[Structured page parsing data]

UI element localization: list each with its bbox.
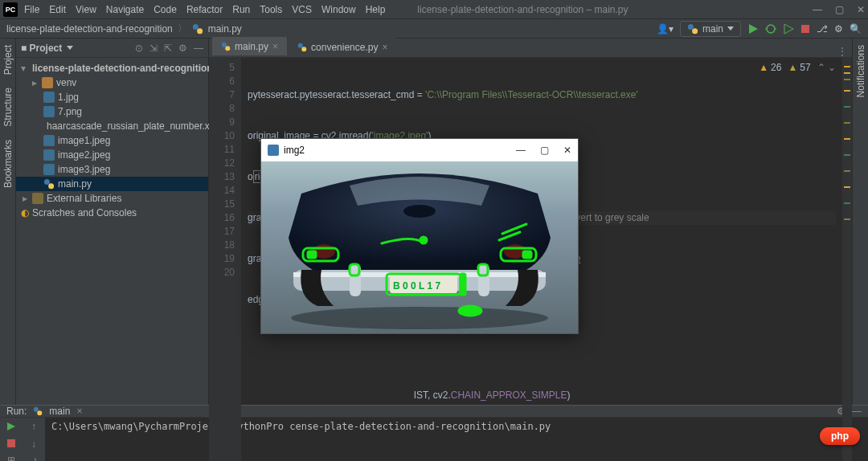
close-icon[interactable]: × [382, 42, 387, 53]
menu-view[interactable]: View [76, 4, 96, 15]
window-close-icon[interactable]: ✕ [857, 4, 865, 15]
bookmarks-tool-tab[interactable]: Bookmarks [1, 133, 15, 194]
tree-file[interactable]: image2.jpeg [16, 148, 208, 162]
settings-gear-icon[interactable]: ⚙ [834, 23, 843, 35]
chevron-down-icon[interactable] [67, 46, 73, 50]
notifications-tool-tab[interactable]: Notifications [854, 39, 868, 104]
run-panel-title: Run: [6, 406, 27, 417]
select-opened-icon[interactable]: ⊙ [135, 43, 143, 54]
soft-wrap-icon[interactable]: ↲ [30, 456, 38, 461]
editor-tab-menu-icon[interactable]: ⋮ [837, 46, 852, 57]
run-icon[interactable] [747, 23, 759, 35]
up-arrow-icon[interactable]: ↑ [31, 421, 36, 432]
run-side-toolbar-2: ↑ ↓ ↲ ⤓ 🖶 🗑 [23, 418, 45, 461]
python-file-icon [192, 23, 203, 35]
menu-vcs[interactable]: VCS [292, 4, 312, 15]
tab-label: main.py [235, 41, 268, 52]
hide-panel-icon[interactable]: — [194, 43, 203, 54]
panel-settings-icon[interactable]: ⚙ [178, 43, 187, 54]
python-icon [687, 23, 698, 35]
run-side-toolbar: ⊞ ◫ [0, 418, 23, 461]
window-close-icon[interactable]: ✕ [563, 145, 571, 156]
project-panel: ■ Project ⊙ ⇲ ⇱ ⚙ — ▾ license-plate-dete… [16, 39, 209, 405]
tree-file[interactable]: image3.jpeg [16, 162, 208, 177]
vcs-icon[interactable]: ⎇ [817, 23, 828, 35]
svg-point-1 [197, 28, 203, 34]
svg-rect-18 [7, 439, 15, 447]
tree-file[interactable]: image1.jpeg [16, 133, 208, 148]
php-watermark: php [820, 427, 860, 445]
python-file-icon [297, 43, 307, 52]
layout-icon[interactable]: ⊞ [7, 455, 15, 461]
editor-tab-main[interactable]: main.py× [212, 37, 287, 57]
menu-tools[interactable]: Tools [260, 4, 282, 15]
down-arrow-icon[interactable]: ↓ [31, 439, 36, 450]
close-icon[interactable]: × [76, 406, 82, 417]
tree-file[interactable]: haarcascade_russian_plate_number.xml [16, 119, 208, 133]
stop-icon[interactable] [800, 24, 810, 34]
search-icon[interactable]: 🔍 [850, 23, 862, 35]
menu-run[interactable]: Run [232, 4, 250, 15]
tree-file-selected[interactable]: main.py [16, 177, 208, 191]
close-icon[interactable]: × [272, 41, 278, 52]
breadcrumb-file[interactable]: main.py [208, 23, 242, 35]
menu-navigate[interactable]: Navigate [106, 4, 144, 15]
menu-edit[interactable]: Edit [49, 4, 66, 15]
debug-icon[interactable] [765, 23, 776, 35]
tree-external-libs[interactable]: ▸External Libraries [16, 191, 208, 206]
svg-point-0 [193, 23, 199, 29]
image-file-icon [43, 92, 55, 103]
menu-bar: File Edit View Navigate Code Refactor Ru… [24, 4, 385, 15]
editor-tab-convenience[interactable]: convenience.py× [289, 38, 396, 57]
tree-folder-venv[interactable]: ▸ venv [16, 75, 208, 90]
menu-refactor[interactable]: Refactor [186, 4, 223, 15]
warning-count: 26 [771, 61, 781, 75]
user-icon[interactable]: 👤▾ [657, 23, 674, 35]
svg-rect-33 [523, 251, 531, 258]
window-minimize-icon[interactable]: — [813, 4, 822, 15]
hide-panel-icon[interactable]: — [852, 406, 862, 417]
run-config-selector[interactable]: main [680, 21, 741, 37]
gutter: 567891011121314151617181920 [209, 58, 241, 461]
breadcrumb-separator-icon: 〉 [178, 22, 187, 35]
menu-window[interactable]: Window [321, 4, 356, 15]
inspection-badges[interactable]: ▲26 ▲57 ⌃ ⌄ [759, 61, 836, 75]
menu-file[interactable]: File [24, 4, 39, 15]
error-stripe[interactable] [842, 58, 852, 461]
svg-rect-38 [461, 274, 465, 295]
window-minimize-icon[interactable]: — [516, 145, 526, 156]
structure-tool-tab[interactable]: Structure [1, 81, 15, 133]
collapse-all-icon[interactable]: ⇱ [164, 43, 172, 54]
svg-point-13 [225, 46, 230, 51]
tree-label: 1.jpg [58, 92, 79, 103]
svg-point-2 [688, 23, 694, 29]
titlebar: PC File Edit View Navigate Code Refactor… [0, 0, 868, 19]
breadcrumb-project[interactable]: license-plate-detection-and-recognition [6, 23, 173, 35]
tree-label: image2.jpeg [58, 149, 110, 161]
svg-point-17 [38, 410, 43, 415]
cv2-preview-window[interactable]: img2 — ▢ ✕ [260, 138, 579, 334]
run-tab-name[interactable]: main [49, 406, 70, 417]
expand-all-icon[interactable]: ⇲ [149, 43, 158, 54]
pycharm-logo-icon: PC [3, 2, 18, 17]
warning-triangle-icon: ▲ [759, 61, 768, 75]
project-tool-tab[interactable]: Project [1, 39, 15, 81]
menu-help[interactable]: Help [366, 4, 386, 15]
tree-root[interactable]: ▾ license-plate-detection-and-recognitio… [16, 61, 208, 75]
tree-label: venv [56, 77, 76, 88]
run-coverage-icon[interactable] [783, 23, 794, 35]
tree-label: main.py [58, 178, 92, 190]
tree-file[interactable]: 1.jpg [16, 90, 208, 104]
tree-file[interactable]: 7.png [16, 104, 208, 119]
stop-icon[interactable] [6, 439, 16, 448]
window-maximize-icon[interactable]: ▢ [835, 4, 844, 15]
menu-code[interactable]: Code [154, 4, 177, 15]
window-maximize-icon[interactable]: ▢ [540, 145, 549, 156]
rerun-icon[interactable] [6, 421, 17, 432]
python-icon [33, 406, 43, 416]
tree-scratches[interactable]: ◐Scratches and Consoles [16, 206, 208, 220]
svg-point-39 [459, 306, 481, 316]
tab-label: convenience.py [311, 42, 378, 53]
svg-point-28 [291, 307, 548, 329]
window-title: license-plate-detection-and-recognition … [417, 4, 628, 15]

DESCRIPTION OF THE TASK>
Once you have counted the lines of the data that contain the word "python", please reply with that number alone.

REPLY TO THE TASK>
4